Even me, who is not a boob man, recognizes the importance of being complimentary towards my wife's boobs every now and again. They ARE nice to begin with, but I'm not sure how complimentary I could be if they weren't. I'm sure I'd be able to find something nice to say, and be sure I said it, but I certainly wouldn't say "they're all the same honey!"

And straight up - I like my junk. I don't think it's god's gift, or this or that, but honestly, I think it's nice. Just how some women think their boobs are great, regardless of size or shape. THEY think they're a physical asset and are proud of them. They may show them off, they may not, but they sure would wonder why their husband never says anything about them!


----------



## 6301 (May 11, 2013)

I've been married twice and have had a few relationships in my 67 years and never once have I ever asked any women to sit down and discuss my dik. I guess it's because it's the only one I have and if you don't like it then move on and I'll find some lady that will. I don't know. Maybe I'm just getting old but when your born with the one you got you make the best of it and can't worry about if it's too small or to chubby whatever. As long as it works and you use it right what difference does it make? If she has a complaint about it she'll tell you and if not then your cool.


----------



## Rowan (Apr 3, 2012)

alexm said:


> I think it was rather well described earlier in the thread, so I won't repeat it.
> 
> Yes, it was a sht test of sorts, no doubt about it. But when you never hear anything complimentary about something such as your body, you can't help but think it's not good enough/ideal, etc. I know my wife, and her lack of verbal compliments when it comes to this, but the little guy in the back of my head still goes there.
> 
> ...


Which is why I asked what sort of answer you were looking for. It wasn't clear to me that you wanted a compliment based on her fondness for it. Your initial post seemed to indicate that your conversation with your wife pretty much revolved around you fishing for a compliment based on how it looked.
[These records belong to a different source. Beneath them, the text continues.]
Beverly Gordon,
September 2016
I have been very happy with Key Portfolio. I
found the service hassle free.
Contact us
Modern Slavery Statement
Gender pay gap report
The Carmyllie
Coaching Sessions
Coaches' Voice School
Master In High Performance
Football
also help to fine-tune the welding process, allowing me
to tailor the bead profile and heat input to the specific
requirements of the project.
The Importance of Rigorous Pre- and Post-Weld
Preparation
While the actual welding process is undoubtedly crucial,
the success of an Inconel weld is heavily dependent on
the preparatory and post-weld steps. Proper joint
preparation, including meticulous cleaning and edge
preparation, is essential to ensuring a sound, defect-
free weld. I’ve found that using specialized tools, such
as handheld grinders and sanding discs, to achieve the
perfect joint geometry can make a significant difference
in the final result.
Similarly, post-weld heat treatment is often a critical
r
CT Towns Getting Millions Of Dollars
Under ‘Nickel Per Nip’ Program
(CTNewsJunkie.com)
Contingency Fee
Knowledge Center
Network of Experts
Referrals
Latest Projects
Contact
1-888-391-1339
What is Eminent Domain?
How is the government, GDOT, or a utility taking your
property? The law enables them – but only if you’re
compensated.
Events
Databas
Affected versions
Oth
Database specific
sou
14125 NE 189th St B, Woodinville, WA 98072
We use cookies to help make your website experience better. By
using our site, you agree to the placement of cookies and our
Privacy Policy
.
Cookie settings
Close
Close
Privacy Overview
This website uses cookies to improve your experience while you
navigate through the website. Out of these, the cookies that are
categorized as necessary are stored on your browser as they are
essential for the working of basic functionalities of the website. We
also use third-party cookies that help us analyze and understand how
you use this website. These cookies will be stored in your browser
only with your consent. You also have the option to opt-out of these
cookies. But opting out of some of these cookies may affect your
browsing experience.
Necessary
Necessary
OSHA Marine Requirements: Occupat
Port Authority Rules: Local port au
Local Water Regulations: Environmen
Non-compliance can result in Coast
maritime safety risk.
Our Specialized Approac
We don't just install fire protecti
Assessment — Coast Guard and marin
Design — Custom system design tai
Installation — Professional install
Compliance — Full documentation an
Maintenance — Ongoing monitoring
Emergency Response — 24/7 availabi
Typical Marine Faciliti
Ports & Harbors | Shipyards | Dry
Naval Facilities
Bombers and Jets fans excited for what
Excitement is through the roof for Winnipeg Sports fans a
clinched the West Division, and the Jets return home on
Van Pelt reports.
It's entirely possible, that your wife also though you were asking for a compliment on how it looks. Some of the responses you quoted from her in your OP seem to indicate that. The whole scenario you described sounds to me like what you mostly did was manage to confuse the hell out of her by obviously fishing while being coy about what you were really fishing for. She gave you a deer in the headlights response rather than what you really wanted. Try being more clear about what you actually want from her, which seems to be compliments on your sexual performance or her satisfaction with your sex life, and guiding her to give you those compliments.


----------



## SecondTime'Round (Jan 15, 2015)

Rowan said:


> Which is why I asked what sort of answer you were looking for. It wasn't clear to me that you wanted a compliment based on her fondness for it. Your initial post seemed to indicate that your conversation with your wife pretty much revolved around you fishing for a compliment based on how it looked. It's entirely possible, that your wife also though you were asking for a compliment on how it looks. Some of the responses you quoted from her in your OP seem to indicate that. The whole scenario you described sounds to me like what you mostly did was manage to confuse the hell out of her by obviously fishing while being coy about what you were really fishing for. She gave you a deer in the headlights response rather than what you really wanted. Try being more clear about what you actually want from her, which seems to be compliments on your sexual performance or her satisfaction with your sex life, and guiding her to give you those compliments.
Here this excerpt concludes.